— What you need to do —
Pictures are not part of the copy. Reproduce all the records exactly.

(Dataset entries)

--- START ---

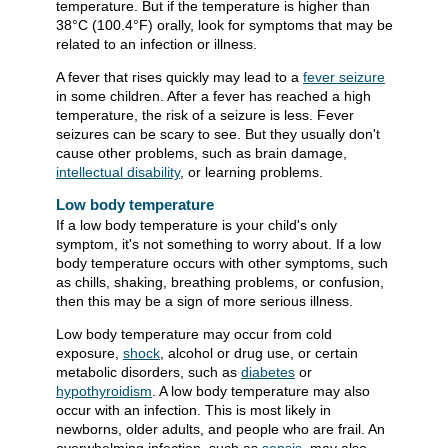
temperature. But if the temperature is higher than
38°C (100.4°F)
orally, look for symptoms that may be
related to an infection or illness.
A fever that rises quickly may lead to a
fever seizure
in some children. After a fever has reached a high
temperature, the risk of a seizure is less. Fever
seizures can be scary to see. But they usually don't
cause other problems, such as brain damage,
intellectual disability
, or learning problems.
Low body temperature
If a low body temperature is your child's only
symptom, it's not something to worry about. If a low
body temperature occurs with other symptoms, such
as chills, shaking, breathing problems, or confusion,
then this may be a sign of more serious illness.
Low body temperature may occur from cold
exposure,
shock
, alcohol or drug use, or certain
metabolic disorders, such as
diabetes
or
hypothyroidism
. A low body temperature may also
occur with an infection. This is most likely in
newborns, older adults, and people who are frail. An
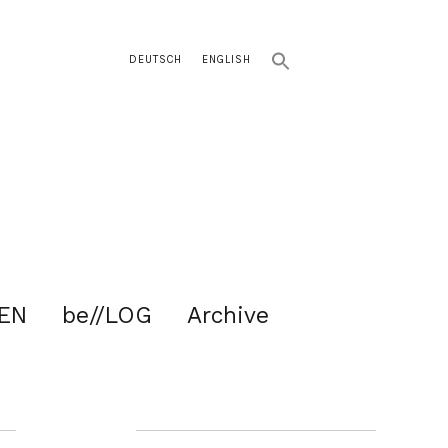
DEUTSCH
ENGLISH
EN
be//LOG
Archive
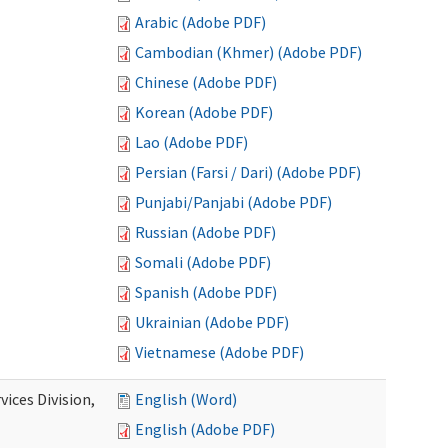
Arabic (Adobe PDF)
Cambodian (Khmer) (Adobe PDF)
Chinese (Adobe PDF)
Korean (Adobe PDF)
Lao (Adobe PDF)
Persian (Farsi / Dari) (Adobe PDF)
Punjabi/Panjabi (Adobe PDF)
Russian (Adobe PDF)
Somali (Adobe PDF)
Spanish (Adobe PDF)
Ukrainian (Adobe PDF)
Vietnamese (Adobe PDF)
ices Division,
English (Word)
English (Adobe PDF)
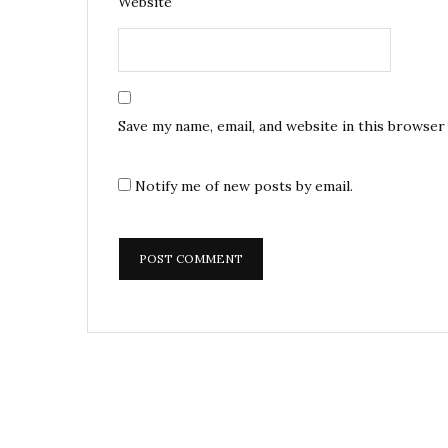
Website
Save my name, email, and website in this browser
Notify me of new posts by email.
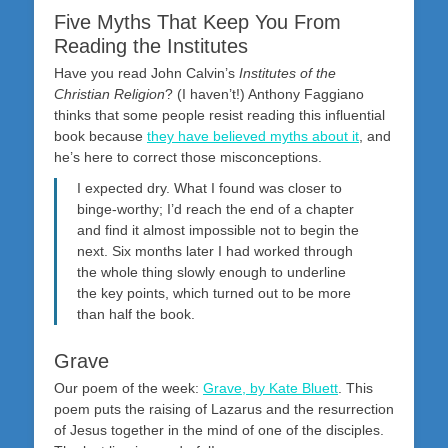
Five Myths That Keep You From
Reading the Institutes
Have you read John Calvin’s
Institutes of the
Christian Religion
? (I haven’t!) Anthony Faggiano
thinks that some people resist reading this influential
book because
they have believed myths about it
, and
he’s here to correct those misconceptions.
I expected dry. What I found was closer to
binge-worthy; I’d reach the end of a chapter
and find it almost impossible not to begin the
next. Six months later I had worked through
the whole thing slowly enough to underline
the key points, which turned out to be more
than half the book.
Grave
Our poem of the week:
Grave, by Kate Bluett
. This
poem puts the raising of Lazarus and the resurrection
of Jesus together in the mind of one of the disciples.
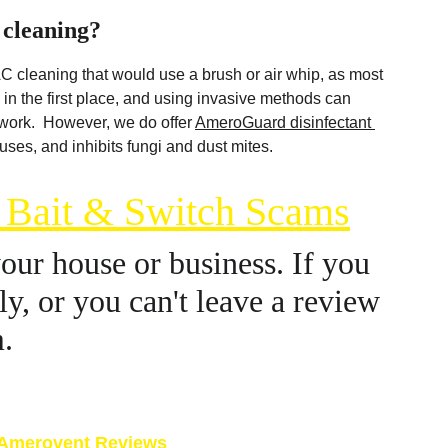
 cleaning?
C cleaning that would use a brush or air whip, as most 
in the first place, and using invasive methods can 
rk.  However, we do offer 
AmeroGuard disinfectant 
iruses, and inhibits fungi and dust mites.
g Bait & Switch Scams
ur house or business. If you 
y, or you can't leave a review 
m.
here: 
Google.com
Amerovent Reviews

--- END ---

— Answer for this exercise —
temperature. But if the temperature is higher than
38°C (100.4°F)
orally, look for symptoms that may be
related to an infection or illness.
A fever that rises quickly may lead to a
fever seizure
in some children. After a fever has reached a high
temperature, the risk of a seizure is less. Fever
seizures can be scary to see. But they usually don't
cause other problems, such as brain damage,
intellectual disability
, or learning problems.
Low body temperature
If a low body temperature is your child's only
symptom, it's not something to worry about. If a low
body temperature occurs with other symptoms, such
as chills, shaking, breathing problems, or confusion,
then this may be a sign of more serious illness.
Low body temperature may occur from cold
exposure,
shock
, alcohol or drug use, or certain
metabolic disorders, such as
diabetes
or
hypothyroidism
. A low body temperature may also
occur with an infection. This is most likely in
newborns, older adults, and people who are frail. An
DEUTSCH
ENGLISH
EN
be//LOG
Archive
Arabic (Adobe PDF)
Cambodian (Khmer) (Adobe PDF)
Chinese (Adobe PDF)
Korean (Adobe PDF)
Lao (Adobe PDF)
Persian (Farsi / Dari) (Adobe PDF)
Punjabi/Panjabi (Adobe PDF)
Russian (Adobe PDF)
Somali (Adobe PDF)
Spanish (Adobe PDF)
Ukrainian (Adobe PDF)
Vietnamese (Adobe PDF)
ices Division,
English (Word)
English (Adobe PDF)
Website
Save my name, email, and website in this browser
Notify me of new posts by email.
Five Myths That Keep You From
Reading the Institutes
Have you read John Calvin’s
Institutes of the
Christian Religion
? (I haven’t!) Anthony Faggiano
thinks that some people resist reading this influential
book because
they have believed myths about it
, and
he’s here to correct those misconceptions.
I expected dry. What I found was closer to
binge-worthy; I’d reach the end of a chapter
and find it almost impossible not to begin the
next. Six months later I had worked through
the whole thing slowly enough to underline
the key points, which turned out to be more
than half the book.
Grave
Our poem of the week:
Grave, by Kate Bluett
. This
poem puts the raising of Lazarus and the resurrection
of Jesus together in the mind of one of the disciples.
 cleaning?
C cleaning that would use a brush or air whip, as most 
in the first place, and using invasive methods can 
rk.  However, we do offer 
AmeroGuard disinfectant 
iruses, and inhibits fungi and dust mites.
g Bait & Switch Scams
ur house or business. If you 
y, or you can't leave a review 
m.
here: 
Google.com
Amerovent Reviews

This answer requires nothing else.